More interview questions

This weekend, Robert Vollman posted some of his ideas for SQL Interview questions.  I thought I’d share mine as well.  Mine are very simple, and really don’t call for single word answers.  When giving them, I used to give people a “grade” for their answer.  One of A, B, C and D (sometimes F).  “A” meant they fully understood the concept behind the question.  “F” meant they totally didn’t know and guessed wrong.  Sometimes I gave extra credit when they said they didn’t know the answer, and then asked me — I thought that demonstrated an innate curiosity.

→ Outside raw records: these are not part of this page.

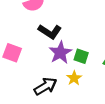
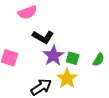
yellow star: (74, 78) -> (67, 78), size x1.5

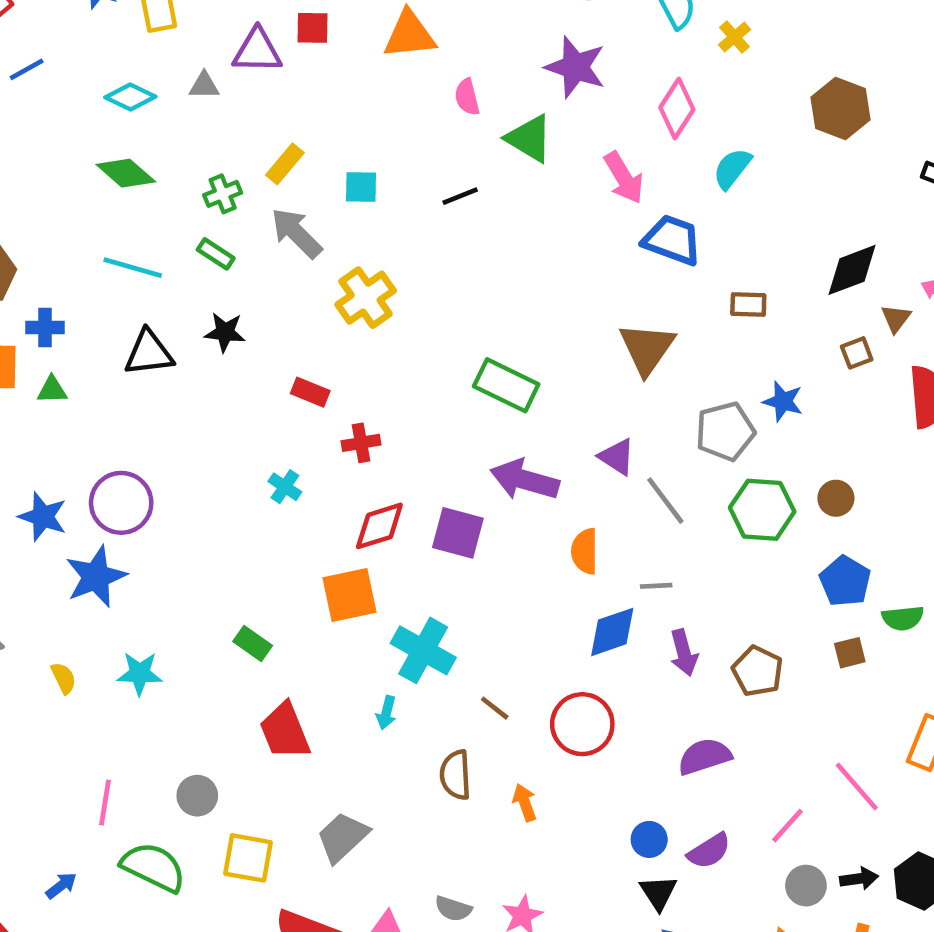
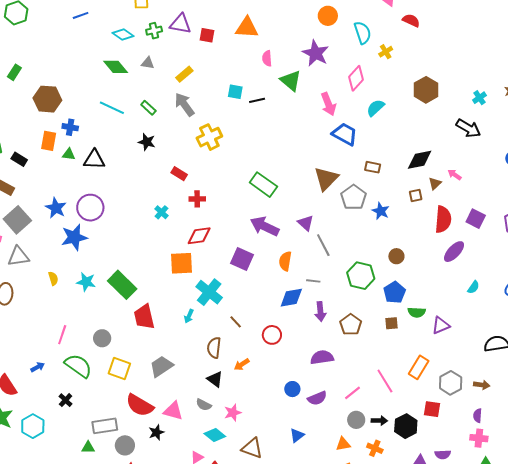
red square: (313, 28) -> (207, 35), moved
gray triangle: (204, 85) -> (148, 63), moved
cyan square: (361, 187) -> (235, 92), moved
green cross: (223, 194) -> (154, 31), moved
black triangle: (149, 353) -> (94, 160), moved
gray pentagon: (725, 431) -> (354, 197), moved, turned -30
green hexagon: (762, 510) -> (361, 276), moved
purple square: (458, 533) -> (242, 259), moved
green rectangle: (253, 643) -> (122, 285), moved, size x1.8
red circle: (582, 724) -> (272, 335), size x0.7
orange arrow: (525, 803) -> (242, 364), turned -112
black triangle: (658, 892) -> (215, 379), moved, turned -30

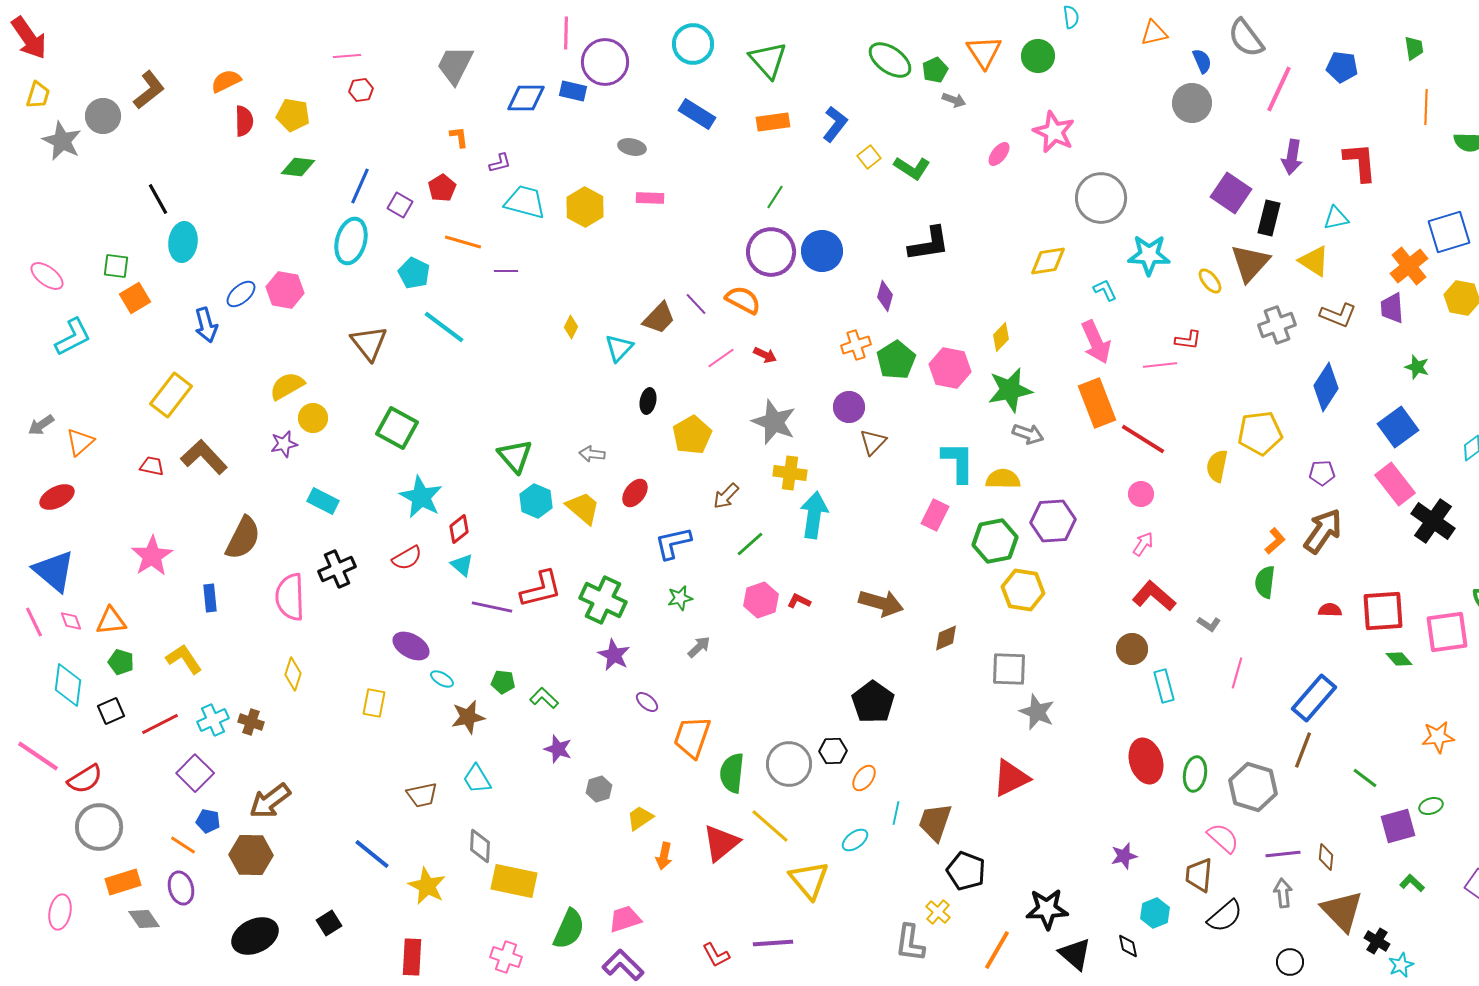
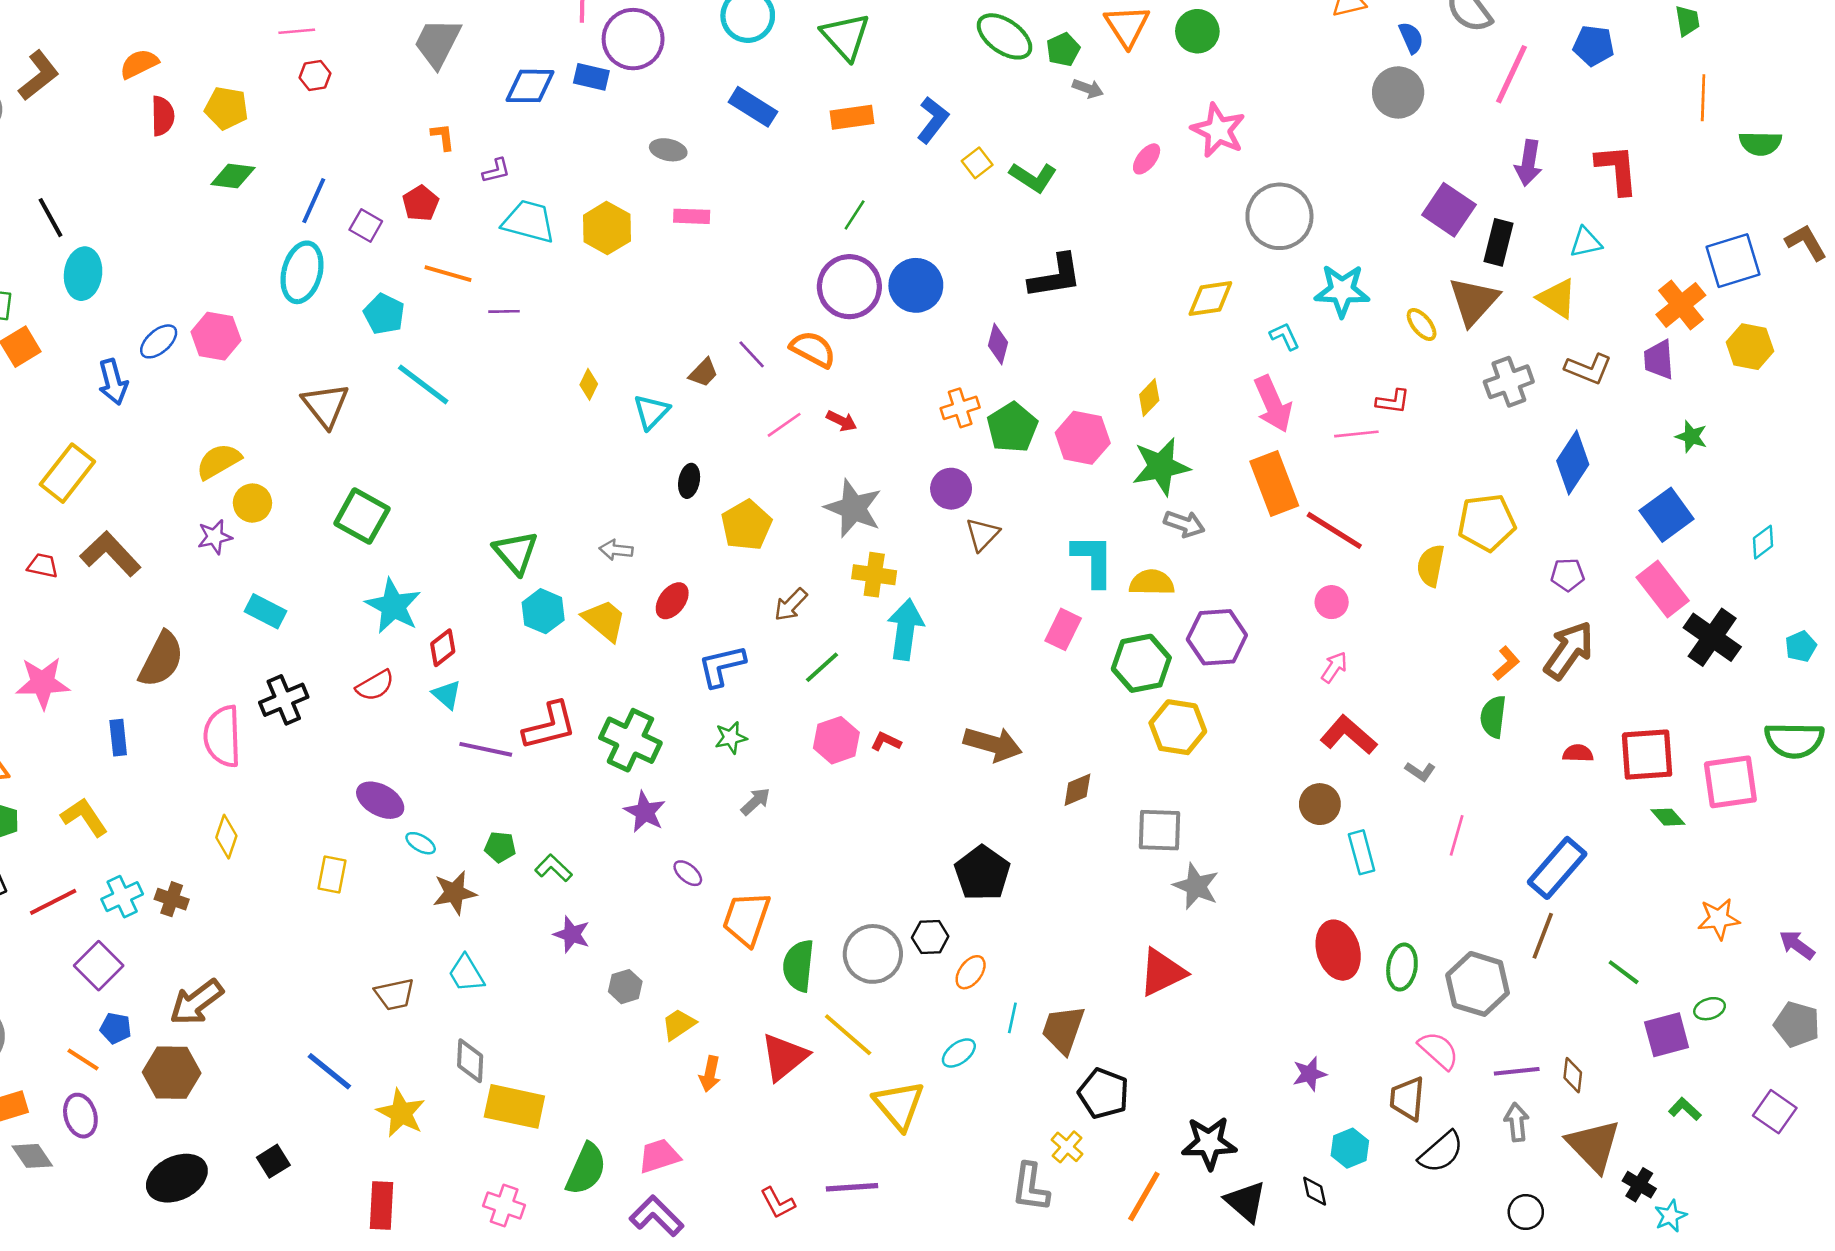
brown trapezoid: (659, 318) -> (703, 373), size x0.7
pink star: (152, 556) -> (43, 683), turned 30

Oh well, without further fuss, here are my questions:

SQL

What’s an inline view?
Can you have a SELECT clause in a SELECT column list?
If yes, what does it do when it retrieves no rows, more than one row?
What are analytic functions and give an example?
What does the NO_MERGE hint do?
What does the CARDINALITY hint do?
What’s your rule of thumb for index vs full-table scan?
What are the benefits and problems of parallel hints?
In implicit type conversions does Oracle convert numbers to chars or chars to numbers?

PL/SQL

How can you pass an array to / from a PL/SQL proc?
How can you join a table to a PL/SQL array?  Any issues to be aware of?
Can you use analytic functions in PL/SQL?
What do you use to write PL/SQL code?

Performance

What view shows what sessions are waiting on?
What’s an enqueue wait?
How can you tell which tables are being locked?
How can you tell which tables are having high row-level locking contention?
What’s a logical I/O?
How do you identify “bad” statements?  What do you consider bad?
How do you measure TEMP space usage?
How can you tell how long a statement will take before it finishes?
What is a “fetch across commit”?
How can you tell how much undo / rollback size a statement is using?

Physical Layout / Design

What’s the difference between a session and a process?
What is MTS and why would you use it?
What’s a function based-index?
What’s an IOT?
Can you create an index on an IOT?  What’s in it?
What’s a single-table hash-cluster?
Explain the difference between a global index and local index.
What’s a queue table?
What’s the difference between an LMT and a DMT?
What does AUTOALLOCATE mean?
What does DROP COLUMN do?
What does ALTER TABLE ADD COLUMN DO?  What happens if you add a DEFAULT VALUE?
Do you need to index columns which are foreign keys?  Why or why not?
What’s Advanced Queuing?
What’s XMLTYPE?
What’s online table redefinition?  How does it work?

Logical Layout / Design

What’s the CACHE parameter on sequence creation for?